I could hardly contain my gratitude at her understanding and thoughtfulness. Hundred of things ran through my mind as a possible response: "You want to talk about courtesy!! How about the courtesy of saying one thing and doing another? How about NOT waiving a $25 dollar fee in my face at every chance you get? How about ME charging YOU with a fee for the gas and time I've wasted in coming to see you today? How about I make fun of YOUR checks, or better yet, we just acknowledge societies different form of payments, take our money, and shush?"
I said nothing more than, "Thank you."
As I contemplated where the conversation would go from there and whether I was going to continue going to that place, as the "purple check hater" handed me ANOTHER copy of my schedule that STILL disagreed with what she and I spoke about, the new lady's voice broke the silence: "You're next visit is October first at 5:00. Can you make that one?"
I felt the blood rush up, then I forced it down. With the additional copy of my paper schedule in hand, I said, "No. I cannot make that one, for I believe the first of October is tomorrow, call it a Wednesday. Either way, it is NOT a Tuesday or Thursday. In fact, I will NOT be able to make any more of the scheduled visits, regardless of when we think they might be. Please cancel them all. I really don't appreciate any of this."
I walked out, punching myself in the gut for not lashing out more, only causing myself more damage. I'm sure the two office ladies had a good laugh at my expense then brought up my stained purple checks again. I was livid . . .

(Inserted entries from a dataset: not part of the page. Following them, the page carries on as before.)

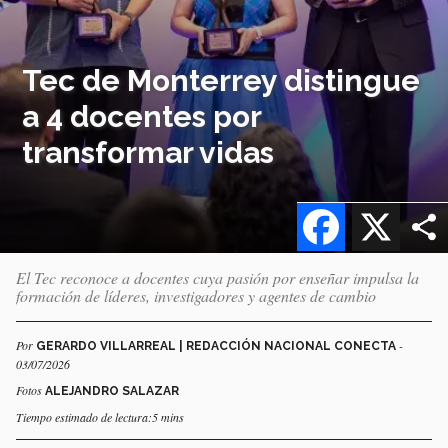
Tec de Monterrey distingue
a 4 docentes por
transformar vidas
Facebook
X
El Tec reconoce a docentes cuya pasión por enseñar impulsa la
formación de líderes, investigadores y agentes de cambio
Por
-
GERARDO VILLARREAL | REDACCIÓN NACIONAL CONECTA
03/07/2026
Fotos
ALEJANDRO SALAZAR
Tiempo estimado de lectura:5 mins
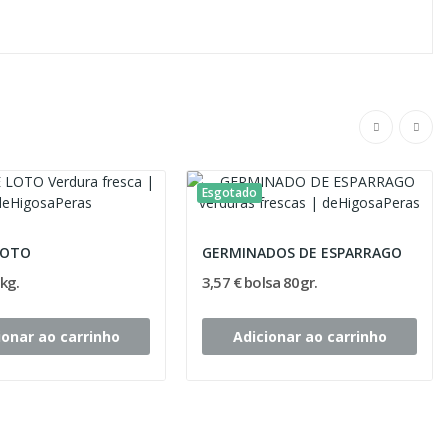
Esgotado
LOTO
GERMINADOS DE ESPARRAGO
 kg.
3,57 € bolsa 80gr.
ionar ao carrinho
Adicionar ao carrinho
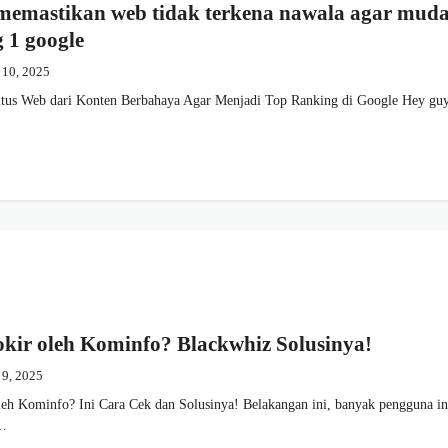
 memastikan web tidak terkena nawala agar mud
g 1 google
 10, 2025
itus Web dari Konten Berbahaya Agar Menjadi Top Ranking di Google Hey gu
okir oleh Kominfo? Blackwhiz Solusinya!
 9, 2025
leh Kominfo? Ini Cara Cek dan Solusinya! Belakangan ini, banyak pengguna in
t…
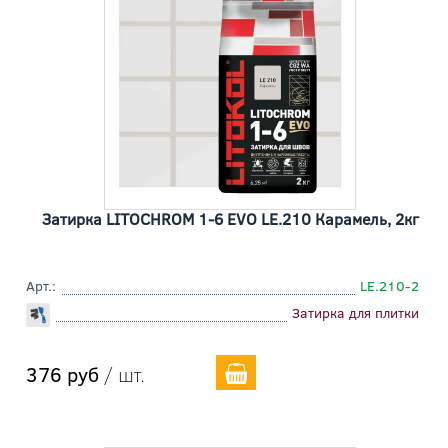
Затирка LITOCHROM 1-6 EVO LE.210 Карамель, 2кг
Арт.:
LE.210-2
Затирка для плитки
376 руб
/ шт.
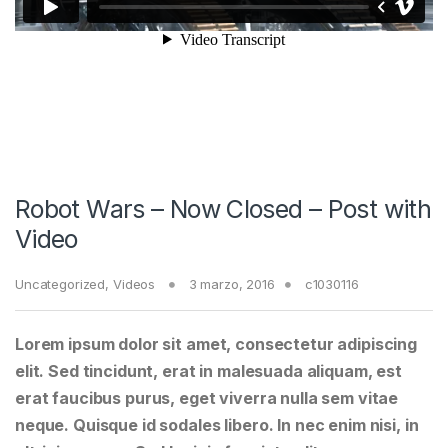
Robot Wars – Now Closed – Post with
Video
Uncategorized
,
Videos
3 marzo, 2016
c1030116
Lorem ipsum dolor sit amet, consectetur adipiscing
elit. Sed tincidunt, erat in malesuada aliquam, est
erat faucibus purus, eget viverra nulla sem vitae
neque. Quisque id sodales libero. In nec enim nisi, in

. . . .but relieved. I didn't have to go back. No more $20 co-pays for 15 minutes of leg lifts that I do at home 10 times over for free.
As I drove home, I thought of how the two office ladies would explain the situation to Katie, realizing that they would portray me as an out-of-control, anti-establishment maniac who does'nt know his his days of the week from his preferable forms of payment. I felt bad for Katie, who should by every professional right, deserve the income generated from my rehab. I also felt relieved that I would be able to monitor myself, and to heal and progress at an accelerated rate that would have astounded the health care professionals anyway.
I can't wait to tell my doctor that he will only get a return on his business investment if he can get his people to successfully schedule a patient's return.